#### WHAT IS BEING ASKED
Your answer should consist of each line from the data below that contains "belastning".

#### SOURCE RECORDS
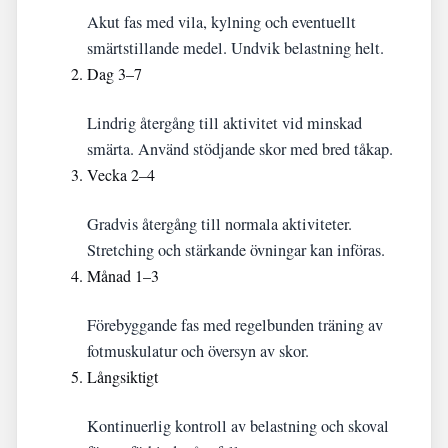
Akut fas med vila, kylning och eventuellt
smärtstillande medel. Undvik belastning helt.
Dag 3–7
Lindrig återgång till aktivitet vid minskad
smärta. Använd stödjande skor med bred tåkap.
Vecka 2–4
Gradvis återgång till normala aktiviteter.
Stretching och stärkande övningar kan införas.
Månad 1–3
Förebyggande fas med regelbunden träning av
fotmuskulatur och översyn av skor.
Långsiktigt
Kontinuerlig kontroll av belastning och skoval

#### ANSWER SECTION
smärtstillande medel. Undvik belastning helt.
Kontinuerlig kontroll av belastning och skoval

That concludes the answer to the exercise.